Fraud targeting older victims has exploded across the US as criminals target the record wealth controlled by elderly Americans. It’s also raised an important question for banks and watchdogs: How should a financial institution react if a customer’s banking behavior abruptly changes? On the other side of the globe, the Golden Triangle, the mountainous region where the borders of Laos, Myanmar and Thailand meet, is wild and remote. It’s also where a Chinese businessman persuaded officials to establish a special economic zone, now the site of gambling, drug running and human trafficking. 

A building that is believed to house a scam center is seen inside the Golden Triangle Special Economic Zone in Laos. Photographer: Thomas Cristofoletti for Bloomberg Businessweek

After days of searching, Italian and British authorities are shifting their focus to how the Bayesian luxury yacht sank so quickly off the coast of Sicily, leaving several people dead.

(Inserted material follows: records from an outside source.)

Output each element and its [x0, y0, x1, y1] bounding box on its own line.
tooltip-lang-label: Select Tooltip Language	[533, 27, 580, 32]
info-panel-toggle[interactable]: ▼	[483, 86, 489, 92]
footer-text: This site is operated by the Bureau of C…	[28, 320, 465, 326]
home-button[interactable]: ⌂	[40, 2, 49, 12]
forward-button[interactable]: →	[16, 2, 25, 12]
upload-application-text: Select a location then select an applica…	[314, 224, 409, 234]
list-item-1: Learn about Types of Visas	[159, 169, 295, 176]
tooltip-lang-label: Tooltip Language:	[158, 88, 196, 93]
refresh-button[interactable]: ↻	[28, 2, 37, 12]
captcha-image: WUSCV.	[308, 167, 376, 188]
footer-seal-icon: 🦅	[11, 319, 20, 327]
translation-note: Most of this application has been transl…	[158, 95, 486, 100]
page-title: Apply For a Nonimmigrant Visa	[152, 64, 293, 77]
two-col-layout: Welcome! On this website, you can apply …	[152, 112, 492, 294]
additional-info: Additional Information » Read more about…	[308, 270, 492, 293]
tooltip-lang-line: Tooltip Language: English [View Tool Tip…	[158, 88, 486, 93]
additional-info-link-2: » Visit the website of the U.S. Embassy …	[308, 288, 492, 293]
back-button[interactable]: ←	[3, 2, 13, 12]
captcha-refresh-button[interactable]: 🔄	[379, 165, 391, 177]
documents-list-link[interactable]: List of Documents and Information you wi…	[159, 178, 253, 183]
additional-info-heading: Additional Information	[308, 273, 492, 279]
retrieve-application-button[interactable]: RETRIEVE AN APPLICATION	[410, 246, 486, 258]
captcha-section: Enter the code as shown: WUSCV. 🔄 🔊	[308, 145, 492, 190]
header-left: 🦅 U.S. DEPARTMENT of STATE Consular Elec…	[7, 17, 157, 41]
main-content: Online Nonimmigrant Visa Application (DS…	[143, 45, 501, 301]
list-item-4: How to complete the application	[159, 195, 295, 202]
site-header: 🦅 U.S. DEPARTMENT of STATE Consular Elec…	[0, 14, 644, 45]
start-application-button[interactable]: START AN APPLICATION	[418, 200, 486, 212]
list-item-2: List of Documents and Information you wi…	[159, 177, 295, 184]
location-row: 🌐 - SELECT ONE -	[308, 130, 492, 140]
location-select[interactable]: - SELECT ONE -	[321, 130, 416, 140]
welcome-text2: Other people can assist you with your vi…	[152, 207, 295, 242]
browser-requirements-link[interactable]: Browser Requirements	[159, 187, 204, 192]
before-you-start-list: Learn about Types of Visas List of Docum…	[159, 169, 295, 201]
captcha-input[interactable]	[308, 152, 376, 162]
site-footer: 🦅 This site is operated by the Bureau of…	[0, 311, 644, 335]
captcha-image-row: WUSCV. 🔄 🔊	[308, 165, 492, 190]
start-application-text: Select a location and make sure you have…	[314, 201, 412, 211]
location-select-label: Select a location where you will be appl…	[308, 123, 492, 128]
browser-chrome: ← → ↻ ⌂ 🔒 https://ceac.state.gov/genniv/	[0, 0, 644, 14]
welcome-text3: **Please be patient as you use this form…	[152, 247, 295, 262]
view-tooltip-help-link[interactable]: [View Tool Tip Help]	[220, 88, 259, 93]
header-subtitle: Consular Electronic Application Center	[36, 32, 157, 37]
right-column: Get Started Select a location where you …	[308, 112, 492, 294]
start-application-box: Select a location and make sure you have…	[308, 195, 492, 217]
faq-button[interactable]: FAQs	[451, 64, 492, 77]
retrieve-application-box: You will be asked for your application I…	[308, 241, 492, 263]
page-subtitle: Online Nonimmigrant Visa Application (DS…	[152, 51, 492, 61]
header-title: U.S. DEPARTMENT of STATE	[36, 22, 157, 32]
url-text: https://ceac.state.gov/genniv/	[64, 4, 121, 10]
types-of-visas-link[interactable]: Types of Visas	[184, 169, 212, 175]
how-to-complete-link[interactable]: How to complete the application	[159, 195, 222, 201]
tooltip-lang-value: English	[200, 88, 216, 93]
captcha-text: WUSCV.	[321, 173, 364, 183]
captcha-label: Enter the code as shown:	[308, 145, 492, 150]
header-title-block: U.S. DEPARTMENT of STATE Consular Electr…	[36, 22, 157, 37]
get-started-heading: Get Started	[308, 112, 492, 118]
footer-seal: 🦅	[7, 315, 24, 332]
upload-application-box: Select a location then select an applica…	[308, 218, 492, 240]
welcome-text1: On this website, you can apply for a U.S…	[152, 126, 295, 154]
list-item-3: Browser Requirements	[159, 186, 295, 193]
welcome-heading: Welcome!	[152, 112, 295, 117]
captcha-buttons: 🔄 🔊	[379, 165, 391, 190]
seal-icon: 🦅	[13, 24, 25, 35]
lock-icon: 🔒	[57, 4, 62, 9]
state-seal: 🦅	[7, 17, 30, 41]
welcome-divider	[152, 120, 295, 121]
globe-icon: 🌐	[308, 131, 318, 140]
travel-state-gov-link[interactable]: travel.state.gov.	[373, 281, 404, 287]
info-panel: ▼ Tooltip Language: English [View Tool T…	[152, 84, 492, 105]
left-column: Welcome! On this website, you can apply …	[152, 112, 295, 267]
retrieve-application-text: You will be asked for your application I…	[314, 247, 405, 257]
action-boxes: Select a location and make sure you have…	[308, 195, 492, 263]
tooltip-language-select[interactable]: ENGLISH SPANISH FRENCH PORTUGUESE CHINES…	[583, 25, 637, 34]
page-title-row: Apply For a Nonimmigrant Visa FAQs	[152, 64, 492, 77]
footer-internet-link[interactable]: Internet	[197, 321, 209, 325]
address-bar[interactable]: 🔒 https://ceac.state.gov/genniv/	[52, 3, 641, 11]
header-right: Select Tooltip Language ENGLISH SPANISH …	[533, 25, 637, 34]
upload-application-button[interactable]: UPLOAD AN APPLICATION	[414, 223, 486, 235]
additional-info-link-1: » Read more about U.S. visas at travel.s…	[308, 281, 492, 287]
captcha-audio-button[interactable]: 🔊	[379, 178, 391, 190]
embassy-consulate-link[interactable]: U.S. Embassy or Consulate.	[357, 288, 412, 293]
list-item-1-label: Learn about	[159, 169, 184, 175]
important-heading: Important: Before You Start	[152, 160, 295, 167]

The 56-meter (184 feet) sailing yacht owned by the family of UK tech tycoon Mike Lynch sank in a matter of minutes in a violent storm, leaving Lynch and Morgan Stanley International chair Jonathan Bloomer among the victims. Of  the 22 total passengers in the boat, 15 were rescued. 

Call them “boommates.” Surging costs for housing and other expenses are prompting baby boomers to take on roommates. A Harvard study estimates that almost a million Americans over age 65 now live with unrelated housemates. It’s the latest manifestation of a housing affordability crisis that’s slammed Americans of all ages, especially those in expensive cities like New York. 

Dan Yafet, right, and Alan Ferber, left, are roommates in New York Photographer: Natalie Keyssar/Bloomberg

What you’ll need to know next week 

  • Nvidia reports after disappointing season for Magnificent Seven.
  • Euro-zone inflation might meet its 2% target after three years.
  • Asia earnings, from travel to consumer goods and EVs.
  • SpaceX set to take part in mission with first commercial spacewalk.
  • The Paralympic torch leaves Stoke Mandeville for Calais

The Japanese Yen’s New Era of Volatility

The Bank of Japan’s rate hike blew up a yen-centered carry trade. Now, as the dust settles, investors and Japanese business owners alike are questioning the yen’s role in the global economy. In this Bloomberg Originals mini-documentary, we explore how the currency and the “carry trade” managed to trigger a global market panic.